Incapable de vérifier en temps réel, de manière infaillible et à l’échelle mondiale la nationalité de ses millions d’utilisateurs, Anthropic n’a eu d’autre choix que de débrancher la prise pour tout le monde, Américains compris [2]. C’est la brutalité de la loi américaine dans toute sa splendeur : elle ne s’embarrasse pas des dommages collatéraux, elle frappe fort et vite.

Ce coup de force juridique, qui fera date, consacre la naissance officielle d’un véritable « splinternet cognitif ». L’accès à l’intelligence artificielle de pointe, cette « poulie cognitive » indispensable à la compétitivité économique, à la recherche scientifique et à l’innovation de demain, n’est plus un droit universel. Il est désormais conditionné par la géographie et, surtout, par la couleur du passeport de l’utilisateur final.

Ce que l’administration Trump vient de rendre explicite, aux yeux du monde entier, ce n’est pas seulement la captation d’une technologie souveraine, c’est le rationnement pur et simple de la meilleure productivité possible.

C’est comme si l’on décidait soudainement, par décret, de ne vendre du kérosène qu’aux compagnies aériennes américaines, tout en laissant les compagnies européennes ou asiatiques se débrouiller avec de l’essence ordinaire. Leurs avions voleraient encore, certes, mais beaucoup moins vite, beaucoup moins haut et beaucoup moins loin. Dans une économie mondialisée hyper-compétitive où la vitesse d’innovation dicte la survie des entreprises, ce rationnement cognitif est une condamnation à mort à petit feu pour les économies qui en sont victimes.

Le cadeau fait à Pékin

Le paradoxe tragique de cette décision, manifestement dictée par des considérations de politique intérieure de court terme et des luttes d’influence à Washington, est qu’elle risque de se retourner violemment contre les intérêts stratégiques américains à long terme.

En démontrant, de la manière la plus spectaculaire qui soit, que l’accès aux technologies américaines est politiquement conditionné, instable et fondamentalement précaire, Washington envoie un message désastreux au reste du monde.

Face à cette incertitude radicale, les industries mondiales, les chercheurs, les universités et les développeurs de logiciels vont inévitablement chercher des alternatives fiables, constantes et non soumises aux caprices de la politique américaine.

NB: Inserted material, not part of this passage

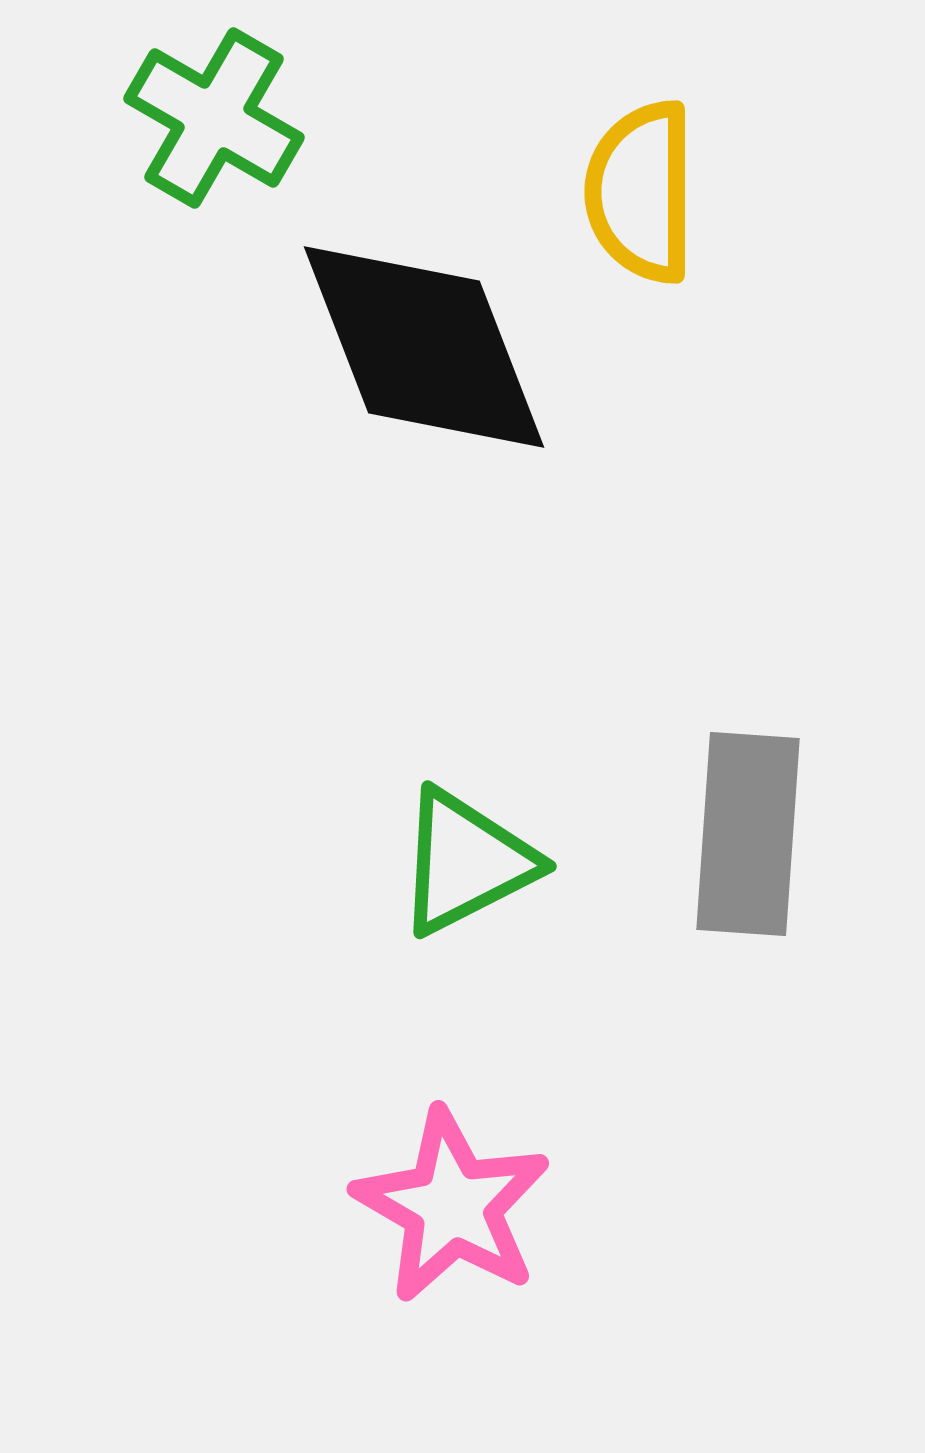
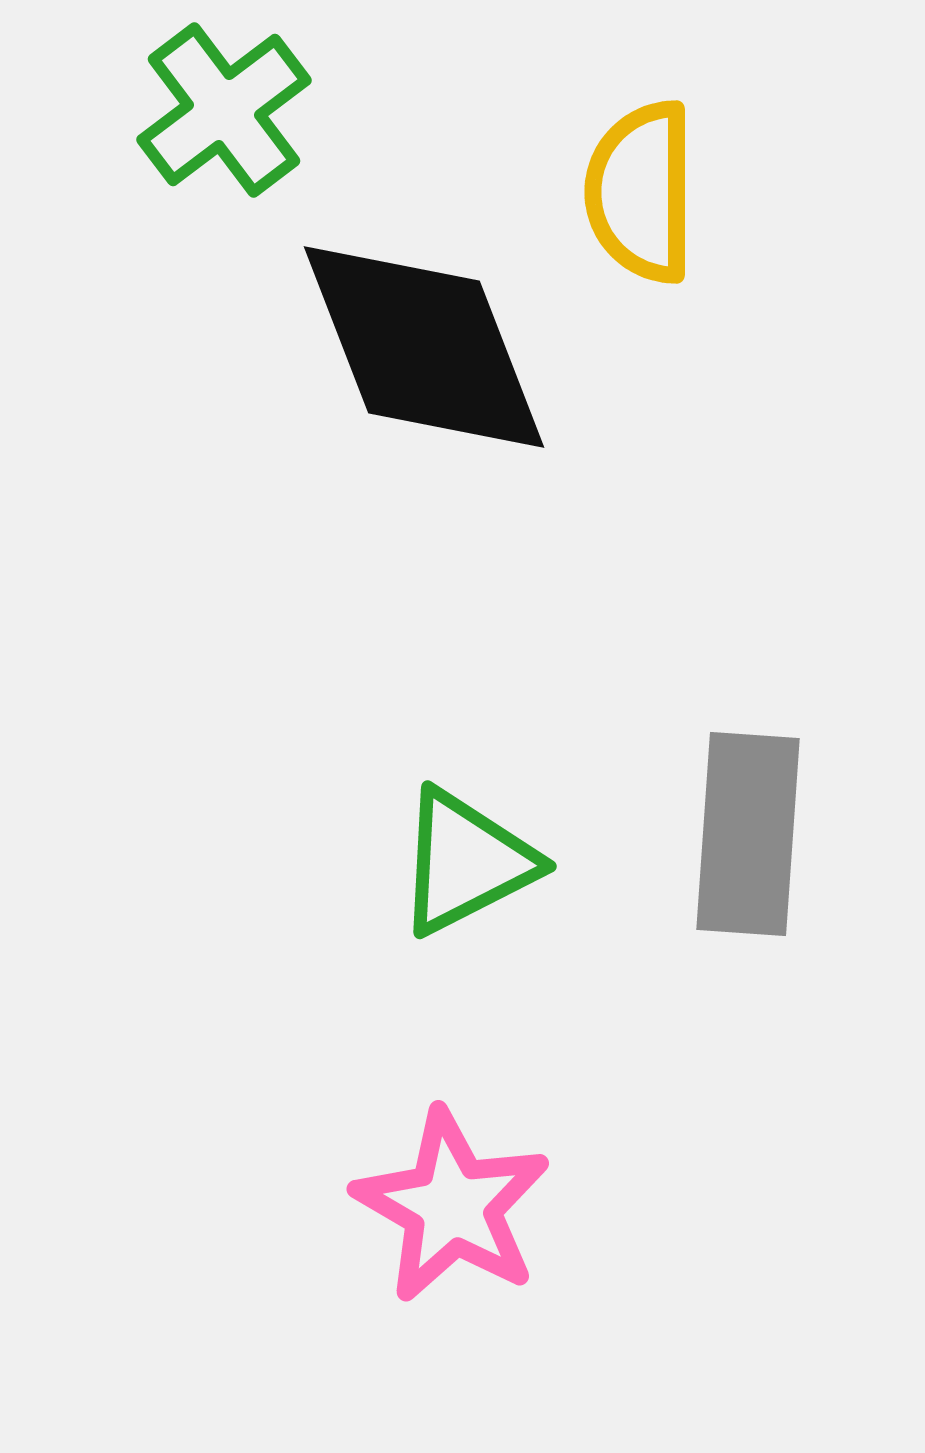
green cross: moved 10 px right, 8 px up; rotated 23 degrees clockwise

Et qui est en embuscade, prêt à rafler la mise, pour combler ce vide immense ? La Chine.

Les géants technologiques chinois comme Alibaba, Tencent, Baidu, ou des acteurs plus récents et très agressifs comme DeepSeek et Moonshot AI, se retrouvent du jour au lendemain en position idéale. Leurs modèles open-source progressent à une vitesse fulgurante : l’écart de performance avec les modèles américains de frontière se mesure désormais en mois, non plus en années [6].

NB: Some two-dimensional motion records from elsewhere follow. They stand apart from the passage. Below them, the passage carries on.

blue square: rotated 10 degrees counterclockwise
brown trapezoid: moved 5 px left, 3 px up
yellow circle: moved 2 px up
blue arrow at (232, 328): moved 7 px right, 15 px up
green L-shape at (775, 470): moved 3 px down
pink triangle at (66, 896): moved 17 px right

En isolant ses propres champions technologiques par des interdictions d’exportation absurdes, les États-Unis offrent mécaniquement un avantage stratégique majeur à Pékin. La Chine ne manquera pas de s’engouffrer dans la brèche pour se présenter comme le fournisseur technologique alternatif, stable, « neutre » et fiable du « Sud global » et de l’Europe. En voulant protéger son avance technologique par la contrainte juridique, l’Amérique a peut-être, ironie de l’histoire, accéléré l’avènement inéluctable de l’hégémonie technologique chinoise. Ce retournement géopolitique pose une question plus profonde, qui dépasse largement le cas Anthropic : de quel droit une démocratie peut-elle s’arroger un contrôle aussi absolu sur une technologie mondiale ?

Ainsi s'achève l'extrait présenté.